● **Problem to solve**
Where a record contains an image, leave the image out and print the rest exactly.

● **Document understanding data**
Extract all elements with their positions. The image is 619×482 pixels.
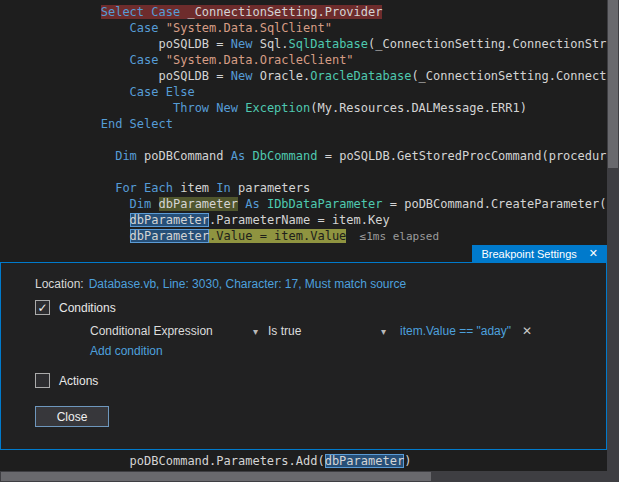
code-token: .ParameterName = item.Key <box>209 213 390 227</box>
location-row: Location:Database.vb, Line: 3030, Charac… <box>35 277 406 291</box>
code-token: Sql. <box>252 37 288 51</box>
vertical-scrollbar-thumb[interactable] <box>608 0 618 168</box>
code-token <box>14 117 101 131</box>
horizontal-scrollbar[interactable] <box>0 471 607 482</box>
conditions-label: Conditions <box>59 301 116 315</box>
code-token <box>14 197 130 211</box>
code-line: poDBCommand.Parameters.Add(dbParameter) <box>14 453 607 469</box>
code-token <box>14 181 115 195</box>
code-line: Dim dbParameter As IDbDataParameter = po… <box>14 196 607 212</box>
code-line: End Select <box>14 116 607 132</box>
code-token <box>159 21 166 35</box>
code-token: "System.Data.SqlClient" <box>166 21 332 35</box>
code-token <box>14 101 173 115</box>
code-token: _ConnectionSetting.Provider <box>180 5 382 19</box>
code-token: IDbDataParameter <box>267 197 383 211</box>
code-token: item <box>173 181 216 195</box>
conditions-row: ✓ Conditions <box>35 300 116 315</box>
selected-reference: dbParameter <box>130 229 209 243</box>
code-token: OracleDatabase <box>310 69 411 83</box>
code-line: Select Case _ConnectionSetting.Provider <box>14 4 607 20</box>
code-token <box>159 53 166 67</box>
code-token: Exception <box>245 101 310 115</box>
location-label: Location: <box>35 277 84 291</box>
code-token <box>14 213 130 227</box>
code-token: Case <box>130 21 159 35</box>
code-token: New <box>231 37 253 51</box>
code-token: DbCommand <box>252 149 317 163</box>
code-token: In <box>216 181 230 195</box>
code-token <box>14 149 115 163</box>
code-token: Oracle. <box>252 69 310 83</box>
code-token <box>14 85 130 99</box>
code-line <box>14 132 607 148</box>
code-line: Case "System.Data.OracleClient" <box>14 52 607 68</box>
code-token: New <box>231 69 253 83</box>
code-token: As <box>231 149 245 163</box>
code-token: (_ConnectionSetting.ConnectionS <box>411 69 607 83</box>
close-icon[interactable]: ✕ <box>589 248 598 259</box>
code-line: dbParameter.ParameterName = item.Key <box>14 212 607 228</box>
code-token: = poSQLDB.GetStoredProcCommand(procedure… <box>317 149 607 163</box>
remove-condition-icon[interactable]: ✕ <box>522 324 532 338</box>
code-token: poSQLDB = <box>14 69 231 83</box>
code-line: For Each item In parameters <box>14 180 607 196</box>
add-condition-link[interactable]: Add condition <box>90 344 163 358</box>
code-token: SqlDatabase <box>289 37 368 51</box>
current-statement: .Value = item.Value <box>209 229 346 243</box>
chevron-down-icon: ▾ <box>253 324 258 339</box>
vertical-scrollbar[interactable] <box>607 0 619 482</box>
location-link[interactable]: Database.vb, Line: 3030, Character: 17, … <box>89 277 407 291</box>
actions-row: Actions <box>35 373 98 388</box>
code-token: For Each <box>115 181 173 195</box>
highlighted-statement: Select Case <box>101 5 180 19</box>
code-editor-bottom[interactable]: poDBCommand.Parameters.Add(dbParameter) <box>0 453 607 470</box>
actions-label: Actions <box>59 374 98 388</box>
code-token: Throw New <box>173 101 238 115</box>
condition-kind-dropdown[interactable]: Conditional Expression ▾ <box>90 324 258 339</box>
code-token: Dim <box>115 149 137 163</box>
code-token: ) <box>404 454 411 468</box>
code-token <box>14 53 130 67</box>
code-token: parameters <box>231 181 310 195</box>
close-button[interactable]: Close <box>35 406 109 427</box>
check-icon: ✓ <box>37 302 47 314</box>
code-token <box>151 197 158 211</box>
breakpoint-settings-panel: Location:Database.vb, Line: 3030, Charac… <box>0 262 607 450</box>
code-token: poDBCommand <box>137 149 231 163</box>
code-token: poSQLDB = <box>14 37 231 51</box>
code-token: Case <box>130 53 159 67</box>
conditions-checkbox[interactable]: ✓ <box>35 300 50 315</box>
selected-reference: dbParameter <box>325 454 404 468</box>
selected-reference: dbParameter <box>130 213 209 227</box>
code-token <box>260 197 267 211</box>
code-line: Throw New Exception(My.Resources.DALMess… <box>14 100 607 116</box>
code-token: As <box>245 197 259 211</box>
horizontal-scrollbar-thumb[interactable] <box>1 472 431 481</box>
code-line: poSQLDB = New Oracle.OracleDatabase(_Con… <box>14 68 607 84</box>
perf-tip[interactable]: ≤1ms elapsed <box>346 230 439 243</box>
code-token: = poDBCommand.CreateParameter() <box>383 197 607 211</box>
highlighted-reference: dbParameter <box>159 197 238 211</box>
actions-checkbox[interactable] <box>35 373 50 388</box>
condition-kind-value: Conditional Expression <box>90 324 213 339</box>
code-token: (_ConnectionSetting.ConnectionString <box>368 37 607 51</box>
code-token <box>14 5 101 19</box>
code-line <box>14 164 607 180</box>
breakpoint-settings-tab-label: Breakpoint Settings <box>481 248 576 260</box>
code-editor[interactable]: Select Case _ConnectionSetting.Provider … <box>0 0 607 249</box>
code-token: Dim <box>130 197 152 211</box>
condition-operator-dropdown[interactable]: Is true ▾ <box>268 324 386 339</box>
breakpoint-settings-tab: Breakpoint Settings ✕ <box>472 245 607 262</box>
code-token: (My.Resources.DALMessage.ERR1) <box>310 101 527 115</box>
code-token: Case Else <box>130 85 195 99</box>
code-line: Case "System.Data.SqlClient" <box>14 20 607 36</box>
code-token: "System.Data.OracleClient" <box>166 53 354 67</box>
condition-expression-input[interactable]: item.Value == "aday" <box>400 324 511 338</box>
code-line: dbParameter.Value = item.Value ≤1ms elap… <box>14 228 607 244</box>
code-token: poDBCommand.Parameters.Add( <box>14 454 325 468</box>
code-line: poSQLDB = New Sql.SqlDatabase(_Connectio… <box>14 36 607 52</box>
code-token: End Select <box>101 117 173 131</box>
code-line: Case Else <box>14 84 607 100</box>
code-line: Dim poDBCommand As DbCommand = poSQLDB.G… <box>14 148 607 164</box>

● **Solved exercise**
Extract all elements with their positions. The image is 619×482 pixels.
code-token: .ParameterName = item.Key <box>209 213 390 227</box>
location-row: Location:Database.vb, Line: 3030, Charac… <box>35 277 406 291</box>
code-token: Sql. <box>252 37 288 51</box>
vertical-scrollbar-thumb[interactable] <box>608 0 618 168</box>
code-token <box>14 117 101 131</box>
horizontal-scrollbar[interactable] <box>0 471 607 482</box>
conditions-label: Conditions <box>59 301 116 315</box>
code-token <box>14 197 130 211</box>
code-line: poDBCommand.Parameters.Add(dbParameter) <box>14 453 607 469</box>
code-token <box>14 181 115 195</box>
code-line: Dim dbParameter As IDbDataParameter = po… <box>14 196 607 212</box>
code-line: End Select <box>14 116 607 132</box>
code-token <box>159 21 166 35</box>
code-token: "System.Data.SqlClient" <box>166 21 332 35</box>
code-token <box>14 101 173 115</box>
code-token: _ConnectionSetting.Provider <box>180 5 382 19</box>
code-token: IDbDataParameter <box>267 197 383 211</box>
code-token: item <box>173 181 216 195</box>
conditions-row: ✓ Conditions <box>35 300 116 315</box>
selected-reference: dbParameter <box>130 229 209 243</box>
code-token: OracleDatabase <box>310 69 411 83</box>
code-line: Select Case _ConnectionSetting.Provider <box>14 4 607 20</box>
code-token <box>159 53 166 67</box>
code-token: Exception <box>245 101 310 115</box>
location-label: Location: <box>35 277 84 291</box>
code-token <box>14 213 130 227</box>
code-token: Case <box>130 21 159 35</box>
code-token: New <box>231 37 253 51</box>
code-token: DbCommand <box>252 149 317 163</box>
code-token: In <box>216 181 230 195</box>
code-token <box>14 149 115 163</box>
code-token: Oracle. <box>252 69 310 83</box>
code-token <box>14 85 130 99</box>
code-line <box>14 132 607 148</box>
code-line: Case "System.Data.OracleClient" <box>14 52 607 68</box>
code-token: New <box>231 69 253 83</box>
code-token: As <box>231 149 245 163</box>
code-token: (_ConnectionSetting.ConnectionS <box>411 69 607 83</box>
close-icon[interactable]: ✕ <box>589 248 598 259</box>
code-line: dbParameter.ParameterName = item.Key <box>14 212 607 228</box>
code-token: = poSQLDB.GetStoredProcCommand(procedure… <box>317 149 607 163</box>
remove-condition-icon[interactable]: ✕ <box>522 324 532 338</box>
code-token: poSQLDB = <box>14 69 231 83</box>
code-line: For Each item In parameters <box>14 180 607 196</box>
add-condition-link[interactable]: Add condition <box>90 344 163 358</box>
code-token: SqlDatabase <box>289 37 368 51</box>
current-statement: .Value = item.Value <box>209 229 346 243</box>
chevron-down-icon: ▾ <box>253 324 258 339</box>
vertical-scrollbar[interactable] <box>607 0 619 482</box>
location-link[interactable]: Database.vb, Line: 3030, Character: 17, … <box>89 277 407 291</box>
actions-row: Actions <box>35 373 98 388</box>
code-token: For Each <box>115 181 173 195</box>
highlighted-statement: Select Case <box>101 5 180 19</box>
code-editor-bottom[interactable]: poDBCommand.Parameters.Add(dbParameter) <box>0 453 607 470</box>
actions-label: Actions <box>59 374 98 388</box>
code-token: Throw New <box>173 101 238 115</box>
condition-kind-dropdown[interactable]: Conditional Expression ▾ <box>90 324 258 339</box>
code-token: Dim <box>115 149 137 163</box>
code-token: ) <box>404 454 411 468</box>
code-token <box>14 53 130 67</box>
code-token: parameters <box>231 181 310 195</box>
close-button[interactable]: Close <box>35 406 109 427</box>
check-icon: ✓ <box>37 302 47 314</box>
code-token <box>151 197 158 211</box>
breakpoint-settings-panel: Location:Database.vb, Line: 3030, Charac… <box>0 262 607 450</box>
code-token: poDBCommand <box>137 149 231 163</box>
code-token: poSQLDB = <box>14 37 231 51</box>
code-token: Case <box>130 53 159 67</box>
conditions-checkbox[interactable]: ✓ <box>35 300 50 315</box>
selected-reference: dbParameter <box>325 454 404 468</box>
selected-reference: dbParameter <box>130 213 209 227</box>
code-token <box>260 197 267 211</box>
code-line: Throw New Exception(My.Resources.DALMess… <box>14 100 607 116</box>
code-token: As <box>245 197 259 211</box>
horizontal-scrollbar-thumb[interactable] <box>1 472 431 481</box>
code-line: poSQLDB = New Oracle.OracleDatabase(_Con… <box>14 68 607 84</box>
perf-tip[interactable]: ≤1ms elapsed <box>346 230 439 243</box>
code-token: = poDBCommand.CreateParameter() <box>383 197 607 211</box>
highlighted-reference: dbParameter <box>159 197 238 211</box>
actions-checkbox[interactable] <box>35 373 50 388</box>
condition-kind-value: Conditional Expression <box>90 324 213 339</box>
code-token: (_ConnectionSetting.ConnectionString <box>368 37 607 51</box>
code-token <box>14 5 101 19</box>
code-line <box>14 164 607 180</box>
breakpoint-settings-tab-label: Breakpoint Settings <box>481 248 576 260</box>
code-editor[interactable]: Select Case _ConnectionSetting.Provider … <box>0 0 607 249</box>
code-token: Dim <box>130 197 152 211</box>
condition-operator-dropdown[interactable]: Is true ▾ <box>268 324 386 339</box>
breakpoint-settings-tab: Breakpoint Settings ✕ <box>472 245 607 262</box>
code-token: (My.Resources.DALMessage.ERR1) <box>310 101 527 115</box>
code-token: Case Else <box>130 85 195 99</box>
code-line: Case "System.Data.SqlClient" <box>14 20 607 36</box>
code-token: "System.Data.OracleClient" <box>166 53 354 67</box>
condition-expression-input[interactable]: item.Value == "aday" <box>400 324 511 338</box>
code-line: dbParameter.Value = item.Value ≤1ms elap… <box>14 228 607 244</box>
code-token: poDBCommand.Parameters.Add( <box>14 454 325 468</box>
code-line: poSQLDB = New Sql.SqlDatabase(_Connectio… <box>14 36 607 52</box>
code-token: End Select <box>101 117 173 131</box>
code-line: Case Else <box>14 84 607 100</box>
code-line: Dim poDBCommand As DbCommand = poSQLDB.G… <box>14 148 607 164</box>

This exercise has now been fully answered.